Webinar: Turning Vacant Lots into Green Spaces – Baltimore’s Experience (and Replicable Tools)

This webinar was hosted with the Urban Waters Learning Network and recorded on January 13, 2016.

Description: In this recorded webinar, you’ll learn about Baltimore’s Green Pattern Book, a tool created as part of the city’s Growing Green Initiative to help guide the greening of vacant land by city agencies, nonprofit organizations and individual residents. This tool outlines eight green project patterns (e.g. stormwater management, green parking, etc.) and provides site-selection criteria and installation/maintenance guidance for each. The tool provides a very useful template for other urban areas to follow. You’ll also learn about the Green Registry, a publicly accessible, interactive mapping tool that allows users to register and map their own greening activities on vacant land. The Green Registry is a project of the Baltimore Neighborhood Indicators Alliance (BNIA-JFI) and currently includes components for stormwater management and community-managed open space projects.
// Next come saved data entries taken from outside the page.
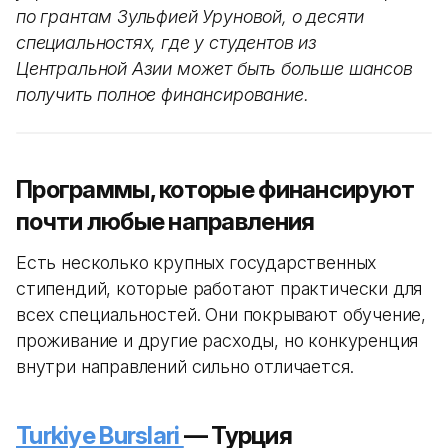
по грантам Зульфией Уруновой, о десяти
специальностях, где у студентов из
Центральной Азии может быть больше шансов
получить полное финансирование.
Программы, которые финансируют
почти любые направления
Есть несколько крупных государственных
стипендий, которые работают практически для
всех специальностей. Они покрывают обучение,
проживание и другие расходы, но конкуренция
внутри направлений сильно отличается.
Turkiye Burslari
— Турция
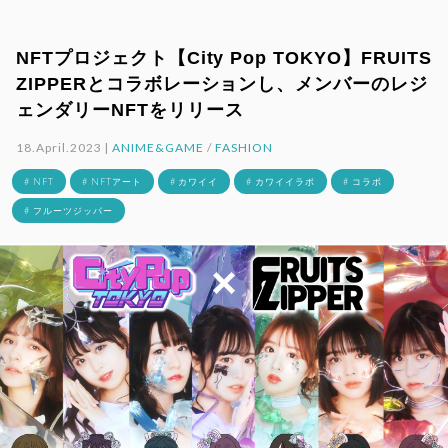
NFTプロジェクト【City Pop TOKYO】FRUITS
ZIPPERとコラボレーションし、メンバーのレジ
ェンダリーNFTをリリース
18.April.2023 |
ANIME&GAME
/
FASHION
# NFT
# NFTアート
# カワイイ
# カワイイラボ
# コラボ
# フルーツジッパー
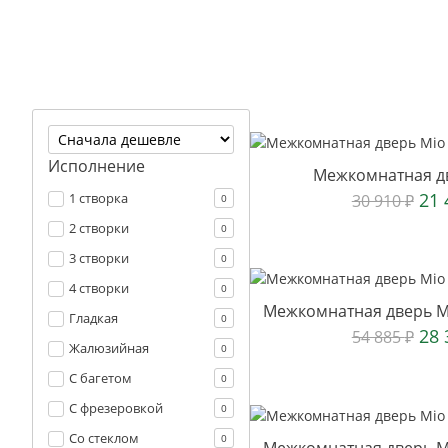
Исполнение
Межкомнатная дв
21
1 створка
30 910
₽
0
2 створки
0
3 створки
0
4 створки
0
Межкомнатная дверь Mi
Гладкая
0
28
54 885
₽
Жалюзийная
0
С багетом
0
С фрезеровкой
0
Со стеклом
0
Межкомнатная дверь Mi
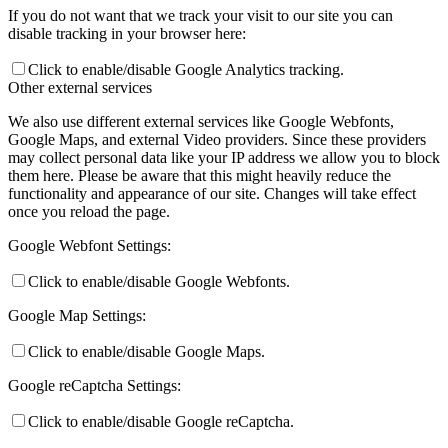
If you do not want that we track your visit to our site you can
disable tracking in your browser here:
Click to enable/disable Google Analytics tracking.
Other external services
We also use different external services like Google Webfonts,
Google Maps, and external Video providers. Since these providers
may collect personal data like your IP address we allow you to block
them here. Please be aware that this might heavily reduce the
functionality and appearance of our site. Changes will take effect
once you reload the page.
Google Webfont Settings:
Click to enable/disable Google Webfonts.
Google Map Settings:
Click to enable/disable Google Maps.
Google reCaptcha Settings:
Click to enable/disable Google reCaptcha.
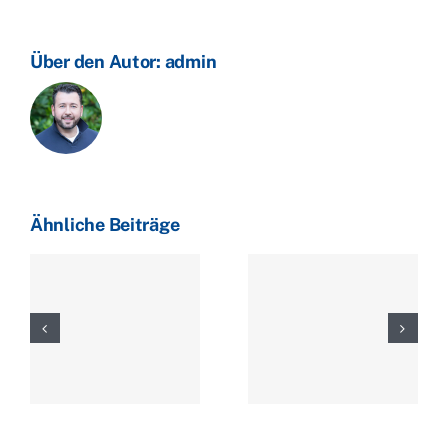
ein
Nadelöhr
Über den Autor:
admin
Ähnliche Beiträge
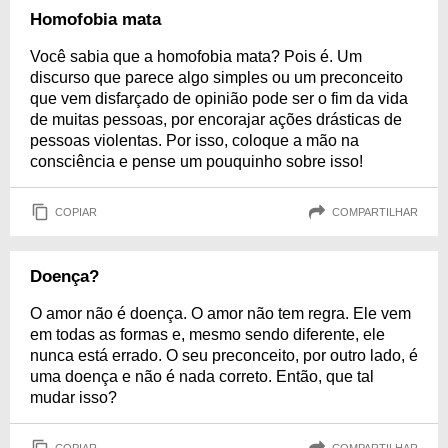
Homofobia mata
Você sabia que a homofobia mata? Pois é. Um
discurso que parece algo simples ou um preconceito
que vem disfarçado de opinião pode ser o fim da vida
de muitas pessoas, por encorajar ações drásticas de
pessoas violentas. Por isso, coloque a mão na
consciência e pense um pouquinho sobre isso!
COPIAR
COMPARTILHAR
Doença?
O amor não é doença. O amor não tem regra. Ele vem
em todas as formas e, mesmo sendo diferente, ele
nunca está errado. O seu preconceito, por outro lado, é
uma doença e não é nada correto. Então, que tal
mudar isso?
COPIAR
COMPARTILHAR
BNIA-JFI is the Baltimore partner of the National Neighborhood Indicators Partnership, an effort led by the Urban Institute to build neighborhood information systems to support local policymaking and community building that is active in over 30 cities across the U.S.

Presenters: Mike Galvin, Urban Waters Federal Partnership Ambassador; J. Morgan Grove, USFS Baltimore Field Station Team Leader; Seema Iyer, Baltimore Neighborhood Indicators Alliance-Jacob France Institute Associate Director.